■ Task goal: Pull every line that holds the word "salón" from the entries.

☆ ☆ ☆

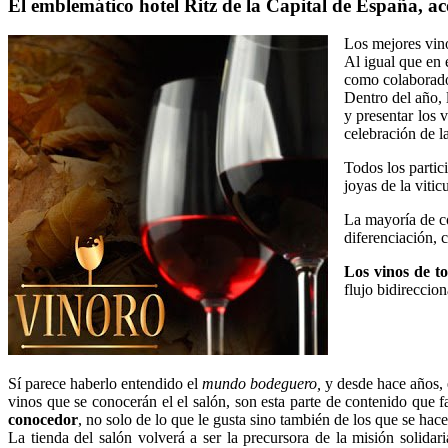
El emblemático hotel Ritz de la Capital de España, aco
Los mejores vin
Al igual que en 
como colaborad
Dentro del año, 
y presentar los 
celebración de l
Todos los partic
joyas de la viti
La mayoría de co
diferenciación, 
Los vinos de t
flujo bidireccio
Sí parece haberlo entendido el
mundo bodeguero,
y desde hace años, 
vinos que se conocerán el el salón, son esta parte de contenido que fa
conocedor
, no solo de lo que le gusta sino también de los que se ha
La tienda del salón volverá a ser la precursora de la misión solidar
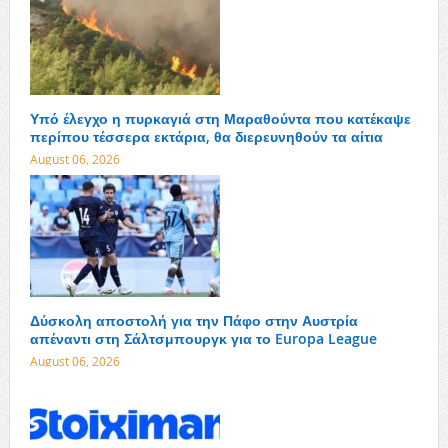
Υπό έλεγχο η πυρκαγιά στη Μαραθούντα που κατέκαψε
περίπου τέσσερα εκτάρια, θα διερευνηθούν τα αίτια
August 06, 2026
Δύσκολη αποστολή για την Πάφο στην Αυστρία
απέναντι στη Σάλτσμπουργκ για το Europa League
August 06, 2026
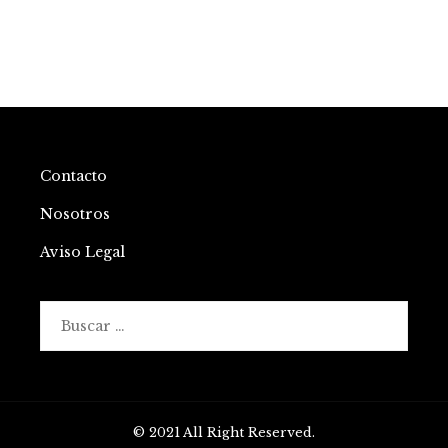
Contacto
Nosotros
Aviso Legal
Buscar:
© 2021 All Right Reserved.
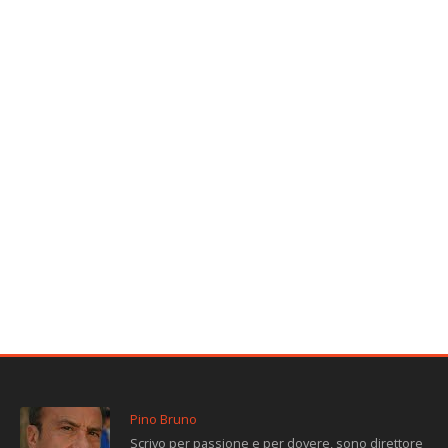
Pino Bruno
Scrivo per passione e per dovere, sono direttore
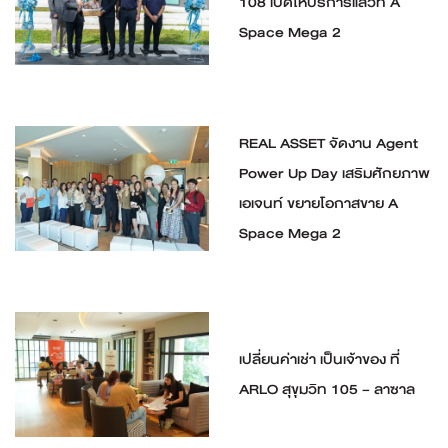
108 เปิดให้บริการแล้วที่ A
Space Mega 2
REAL ASSET จัดงาน Agent
Power Up Day เสริมศักยภาพ
เอเจนท์ ขยายโอกาสขาย A
Space Mega 2
เปลี่ยนค่าเช่า เป็นเจ้าของ ที่
ARLO สุขุมวิท 105 – ลาซาล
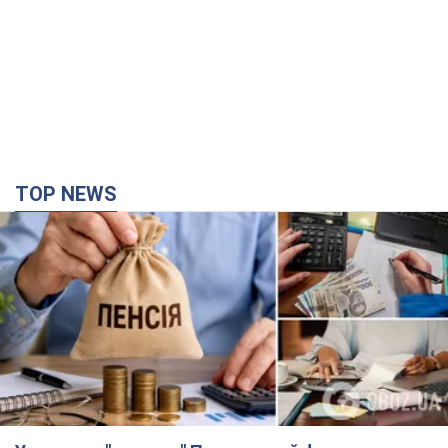
Украинцы "хакнули" Пенсионный фонд:
выплаты массово увеличивают из-за исков, но
денег не хватает
Как пересчитывают пенсии
5 часов назад
99,1 т.
ВАКС избрал меру пресечения экс-послу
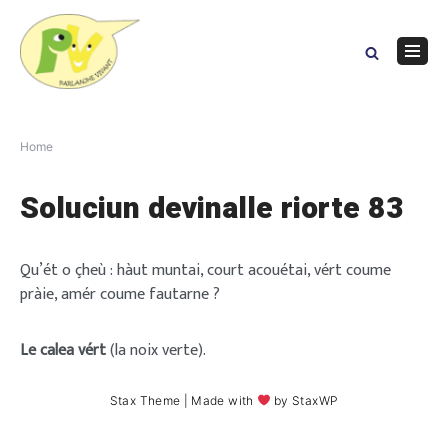
Skip
to
content
Navig
Menu
Home
Soluciun devinalle riorte 83
Qu’ét o çheù : hàut muntai, court acouétai, vért coume
pràie, amér coume fautarne ?
Le calea vért
(la noix verte).
Stax Theme
| Made with
by
StaxWP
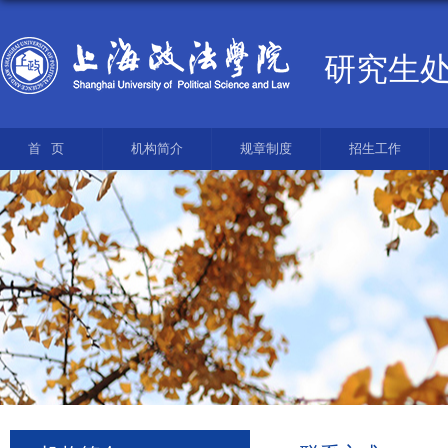
研究生
首页
机构简介
规章制度
招生工作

☆ ☆ ☆

■ Exercise answer:
vinos que se conocerán el el salón, son esta parte de contenido que fa
La tienda del salón volverá a ser la precursora de la misión solidar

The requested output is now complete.